Without a second thought I chucked the upchucked muck out the open window. The bag landed on the windshield of the car behind us, smearing throw-up everywhere. The driver turned on the windshield wipers, but the bag was stuck to one and the vomit spread everywhere. There were napkins and wrappers and things, too; it was terrible. After the bag o' barf dislodged itself and flew off, the victimized vehicle caught up to us. I was yelling at my friend to outrun it, but we were in his big ol' honkin' station wagon, "Ecto 1," and it just wasn't going to happen. I looked nervously over, and who do you think I saw?

It was a gypsy woman (or maybe a Mobu priestess). She had a silk cloth around her head, and baubles, bangles, and beads on her wrists. In her swarthy hand she clutched what looked like (and we very well could have been imagining things) some sort of bone with feathers tied to it. She was shaking it at me. At ME. And she was shouting something that we couldn't hear because her window was rolled up, but we just KNEW it was some foreign language. My friends recognized the signs immediately: "Dude, she just put a curse on you!"

Could it be? Could the woman really have put a curse on me? I'm not so sure. However, from that moment on, nothing has gone right for me until it has gone wrong a hundred times. On the mission, they called me "Elder Maldecido," or "cursed elder." Everywhere I went, chaos followed. When my little town started flooding, and we got evicted, and robbed, and we were starving to death, and our members lost their houses and we had to help them find them, and everything was going wrong, I thought back to that bag I'd hurled into and out of the car on the freeway, and I wondered.

One day we were down by the train tracks near the gypsy encampment. It was a rainy day (actually, the only moments it didn't rain during those three months were the moments it was hailing). As we reached the top of the berm near the tracks, we came face-to-face with an old gypsy woman. She looked me in the eye, and said, "Tu eres maldecido. Sal de aqui! Dejanos tranquilos!" You are cursed. Leave here. Leave us alone. I hear the sun came out the day I was transferred.

A few months and a different mission later (I had come down with some mysterious disease of the autonomic nervous system that was never identified, and I'd been transferred stateside), I was in the mission office on my way home (sick again). The office had an elderly couple who handled all the mission affairs. At that time, we had two couples; one was training the other, as it was just about time for the first to go home. As I sat there, looking forlornly out the window at the overcast sky, waiting for the mission van to pick me up and take me to the airport, I heard the old old guy say to the new old guy,

"Everything will go fine until your last eight weeks here. Then everything that can go wrong will. You'll have more sick missionaries, robberies, evictions, car accidents, bike accidents, lost credit cards, and hospitalizations during that time than you had the whole rest of your mission."

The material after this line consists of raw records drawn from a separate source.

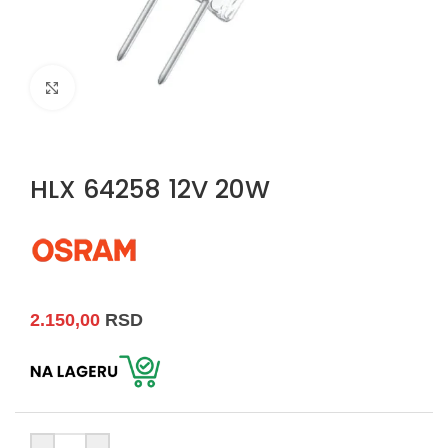
Uvećaj sliku
HLX 64258 12V 20W
2.150,00
RSD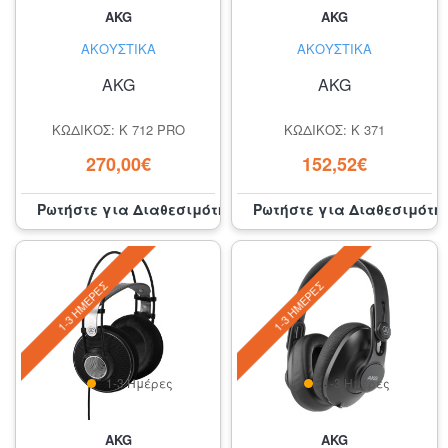
AKG
AKG
ΑΚΟΥΣΤΙΚΆ
ΑΚΟΥΣΤΙΚΆ
AKG
AKG
ΚΩΔΙΚΌΣ: K 712 PRO
ΚΩΔΙΚΌΣ: K 371
270,00€
152,52€
Ρωτήστε για Διαθεσιμότητα
Ρωτήστε για Διαθεσιμότη
1-3 ΗΜΈΡΕΣ
1-3 ΗΜΈΡΕΣ
1-3 Ημέρες
1-3 Ημέρες
AKG
AKG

Eight weeks. The exact amount of time, to the day, that I had been in that mission. And everything on that list had happened to ME during those eight weeks. I just sighed and kept my burning eyes focused on the stratus clouds out the window, trying not to think about a certain gypsy woman (or maybe Mobu priestess) and a particular ballistic bag of beans, beef, and bile that I had so carelessly tossed out the window years before.



I don't litter any more. I've never drunk caffeine since then, either. But still, my life is a circus: entertaining and chaotic. And still, whenever I go back home, I have one eye out for a dusty beat-up Volkswagen Rabbit with a mystical, scarf-headed woman inside, so I can find her and somehow make amends. Like take her to Seven Flags Car Wash, where it's a two-for-one special on Tuesdays. You know, something like that.

2 comments:

Christie C said...

Loved the story! :)

Anonymous said...

With all due respect, I think you deserved some kind of cursing. I think in the gypsy's place I'd be tempted to do a little cursing myself. Probably not so drastic, however.